5.1.3 Uncertainties Relating to the Cost Effectiveness of Olaparib in the BRCAm Subgroup

The committee considered the company’s model structure to be unconventional and very different to those used in previous appraisals. The committee expressed concern that PFS data from Study 19 had not been included, despite this being the primary outcome in Study 19. In addition, OS data had not been directly incorporated into the model. The committee was concerned that intermediate outcomes had been used to make assumptions about longer-term OS and considered that it would have been more conventional to fit a curve directly to the OS data, with adjustment for placebo group crossover. The committee concluded that the company’s model was a novel design that lacked external validity and that the use of sequential intermediate outcomes to model OS relied on numerous assumptions that may not all be reasonable. It also noted that graphical plots of survival probabilities from the model showed that the difference between the curves for olaparib and placebo increased at later time points, implying OS benefits for olaparib increase over time. The committee noted that no data were provided to support this and that greater separation of the curves over time would not be expected during treatment for cancer.
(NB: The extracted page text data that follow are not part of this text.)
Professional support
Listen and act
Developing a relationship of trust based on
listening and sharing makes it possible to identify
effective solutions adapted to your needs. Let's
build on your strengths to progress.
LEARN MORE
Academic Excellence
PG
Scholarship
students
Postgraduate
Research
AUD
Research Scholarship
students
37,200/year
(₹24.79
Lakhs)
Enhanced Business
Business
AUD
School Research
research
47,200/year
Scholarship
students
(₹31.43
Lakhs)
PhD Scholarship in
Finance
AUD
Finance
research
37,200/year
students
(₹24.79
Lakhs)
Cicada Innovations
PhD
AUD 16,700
The committee also noted that the substantial disagreement between the results from Study 19 and the model predictions undermined confidence in the company’s model. The committee concluded that the company’s modelling of benefit for the BRCAm subgroup overestimated the benefit of olaparib and therefore underestimated the ICER for olaparib.
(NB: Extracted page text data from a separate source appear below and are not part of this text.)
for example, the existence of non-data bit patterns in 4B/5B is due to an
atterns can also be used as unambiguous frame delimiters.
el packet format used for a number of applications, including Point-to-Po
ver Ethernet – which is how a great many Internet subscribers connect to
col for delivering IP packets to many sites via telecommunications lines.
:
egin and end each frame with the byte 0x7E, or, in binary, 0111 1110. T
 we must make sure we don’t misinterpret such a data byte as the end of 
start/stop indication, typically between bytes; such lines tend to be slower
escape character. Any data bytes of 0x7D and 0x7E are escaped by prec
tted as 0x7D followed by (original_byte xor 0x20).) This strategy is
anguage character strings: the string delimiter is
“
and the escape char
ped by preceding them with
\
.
5.1.4 Cost Effectiveness of Olaparib in the Third- and Subsequent-Line Subgroup

The committee considered the additional cost-effectiveness analyses provided by the company following the second ACD, which related to the subgroup of BRCAm patients who had received three or more lines of platinum-based chemotherapy. The committee concluded that the company’s three health-state (partitioned survival) model provided a better basis for decision making than their original model. It noted that the ICERs in this subgroup varied according to the curve used to model OS and, although it considered that on visual inspection the Gompertz curve might be an option, it heard from the company that the log normal and log logistic curves provided the best fit to the data. The committee accepted this was not unreasonable and concluded that the most plausible ICERs were £46,600–46,800 per QALY gained. The committee considered whether the EoL criteria would apply to third- and subsequent-line subgroups. It understood that median CSE-adjusted OS for this subgroup in the placebo arm of Study 19 was 20.6 months. The committee was persuaded that life expectancy was likely to be less than 24 months in people who had received three or more lines of platinum-based chemotherapy, but greater than 24 months in the overall BRCAm population.
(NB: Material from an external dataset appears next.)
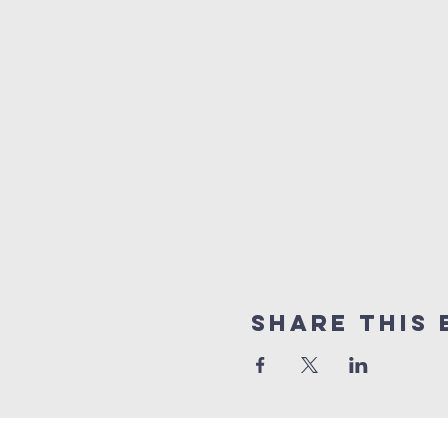
Share this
6 Appraisal Committee’s Key Conclusion

The committee concluded that, in Study 19, olaparib increased PFS and time to subsequent therapy compared with placebo in the whole trial population and in the BRCAm subgroup. It also concluded that there was uncertainty about whether, and the extent to which, olaparib increases OS compared with placebo. The committee concluded that the ICERs presented by the company for olaparib compared with routine surveillance for the overall population of patients with BRCAm PSR OC were considerably above the range normally considered to be a cost-effective use of NHS resources (£20,000–30,000 per QALY gained). The committee concluded that the EoL criteria did not apply to olaparib when considering the overall BRCAm PSR OC population. For the subgroup of patients with BRCAm PSR who have received three or more previous lines of platinum-based chemotherapy, the committee accepted that the most plausible ICERs were £46,600–46,800 per QALY gained. The committee concluded there was sufficient evidence to suggest that olaparib met the EoL criteria for this subgroup.